*Collected data*:
■ ■ ■ ■ ■

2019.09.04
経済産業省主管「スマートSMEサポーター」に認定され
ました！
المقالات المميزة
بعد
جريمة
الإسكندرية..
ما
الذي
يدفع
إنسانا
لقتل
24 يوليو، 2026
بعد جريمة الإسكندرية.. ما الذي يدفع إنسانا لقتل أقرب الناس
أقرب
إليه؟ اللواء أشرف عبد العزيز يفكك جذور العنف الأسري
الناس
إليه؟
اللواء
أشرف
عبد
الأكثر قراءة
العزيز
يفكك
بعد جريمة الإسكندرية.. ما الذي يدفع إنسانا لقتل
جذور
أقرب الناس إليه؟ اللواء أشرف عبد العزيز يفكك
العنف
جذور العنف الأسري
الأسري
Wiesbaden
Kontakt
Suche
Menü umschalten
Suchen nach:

■ ■ ■ ■ ■

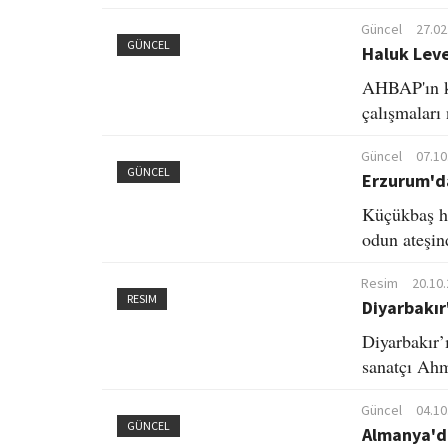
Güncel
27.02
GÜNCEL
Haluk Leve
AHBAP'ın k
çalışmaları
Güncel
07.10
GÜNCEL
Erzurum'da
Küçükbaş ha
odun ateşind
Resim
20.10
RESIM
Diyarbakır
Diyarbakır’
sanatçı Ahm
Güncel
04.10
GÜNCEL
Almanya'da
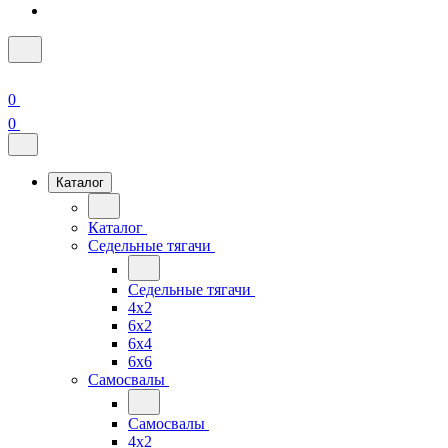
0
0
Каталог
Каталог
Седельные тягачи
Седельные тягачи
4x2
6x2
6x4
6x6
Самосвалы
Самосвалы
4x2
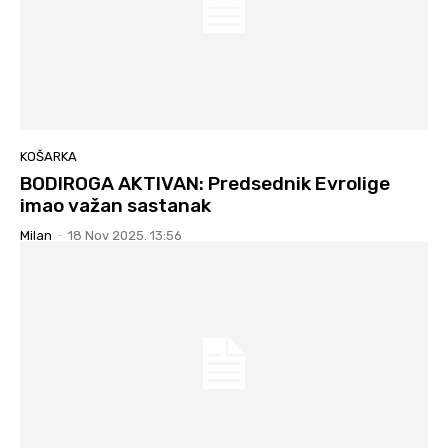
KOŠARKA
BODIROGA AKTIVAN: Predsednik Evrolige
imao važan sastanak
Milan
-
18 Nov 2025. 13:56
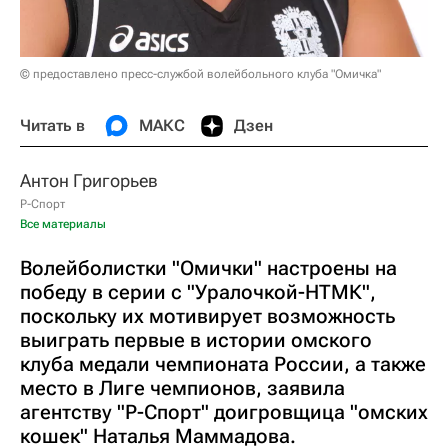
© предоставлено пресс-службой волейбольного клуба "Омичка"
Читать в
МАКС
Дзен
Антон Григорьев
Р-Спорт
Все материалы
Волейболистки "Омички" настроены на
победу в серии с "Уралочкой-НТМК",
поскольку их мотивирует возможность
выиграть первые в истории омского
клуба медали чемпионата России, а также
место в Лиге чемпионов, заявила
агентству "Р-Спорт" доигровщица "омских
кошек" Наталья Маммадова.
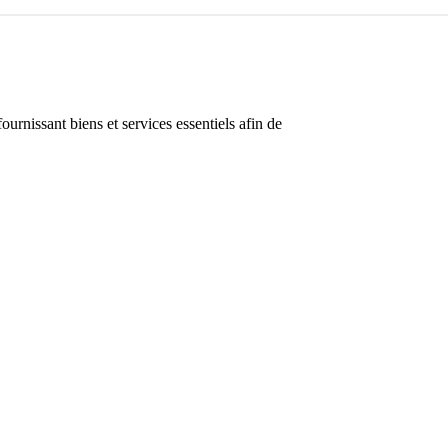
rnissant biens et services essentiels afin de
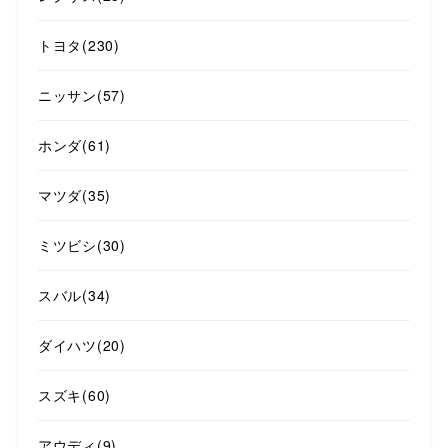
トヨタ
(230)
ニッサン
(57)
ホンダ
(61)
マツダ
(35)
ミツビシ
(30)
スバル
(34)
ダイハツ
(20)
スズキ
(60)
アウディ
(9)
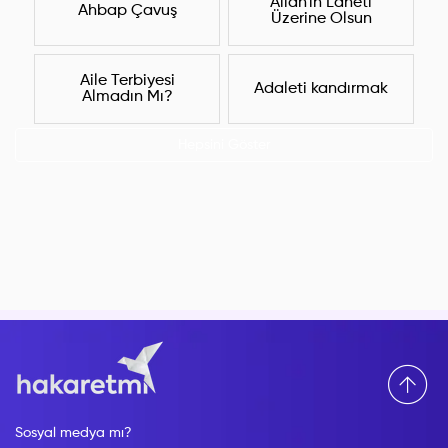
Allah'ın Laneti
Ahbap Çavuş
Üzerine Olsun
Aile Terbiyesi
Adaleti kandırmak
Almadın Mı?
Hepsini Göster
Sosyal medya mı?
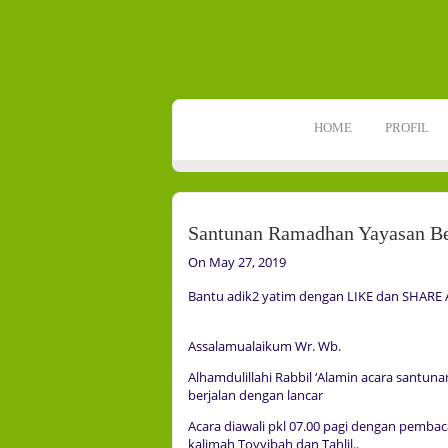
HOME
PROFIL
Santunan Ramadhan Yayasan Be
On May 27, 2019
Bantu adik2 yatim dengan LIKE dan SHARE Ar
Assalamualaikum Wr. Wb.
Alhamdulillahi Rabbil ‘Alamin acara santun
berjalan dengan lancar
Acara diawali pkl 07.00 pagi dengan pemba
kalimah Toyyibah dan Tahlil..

■ ■ ■ ■ ■

*Work instruction*: Every line in the data that holds the string "لقتل" should be copied.

*Exercise result*:
لقتل
بعد جريمة الإسكندرية.. ما الذي يدفع إنسانا لقتل أقرب الناس
بعد جريمة الإسكندرية.. ما الذي يدفع إنسانا لقتل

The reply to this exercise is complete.